UP by miranfoto, on Flickr


----------



## Designer (Aug 26, 2014)

I chuckled.


----------



## pthrift (Aug 26, 2014)

I like it! Lol. But the trees are crooked. And the sky is overblown. And <insert other picky cc here>

Sent from my Samsung Galaxy S4. probably at work.


----------



## tirediron (Aug 26, 2014)

Needs fill light!


----------



## pgriz (Aug 26, 2014)

That hamster's got a way with light.  Diffuse, and sharp, soft and hard shadows...


----------



## limr (Aug 26, 2014)

Poof's Great Adventure!


----------



## mishele (Aug 26, 2014)

YES!!! lol


----------



## snerd (Aug 26, 2014)

Poor Poof!!!


----------



## hamlet (Aug 27, 2014)

Thanks everyone. Our budget was $200 million to make this work possible. I would like to thank Pixar, Disney, my parents, the guy who made lord of the rings.
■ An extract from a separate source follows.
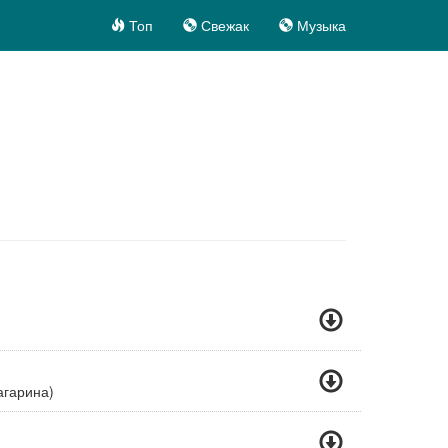
Топ
Свежак
Музыка
агарина)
Thank you for believing in me!


----------



## pgriz (Aug 27, 2014)

So your costs were....  $20 for the balloons, $5 for the "spaceship", and at least $20 of hamster treats (bribes).  That leaves you with a little pocket change of about $199,999,955 to spend on post-launch celebrations and rest-and-recuperation activities.  I think you can afford your lenses now.  Heck, you can afford a separate body for each of your lenses.  And while you're at it, a personal minion to carry each camera/lens combination.  :mrgreen:


----------



## annamaria (Aug 27, 2014)

I want a ride too!!!  Cute critter.


----------



## oldhippy (Aug 27, 2014)

I take that no hamsters were hurt in this.  The ASPCA


----------



## hamlet (Aug 28, 2014)

spanishgirleyes said:


> I want a ride too!!!  Cute critter.



There you go:


----------



## annamaria (Aug 28, 2014)

hamlet said:


> There you go:



I laughed sooooo hard!!! Awesome.  Thanks for the ride, best flight ever !!!


----------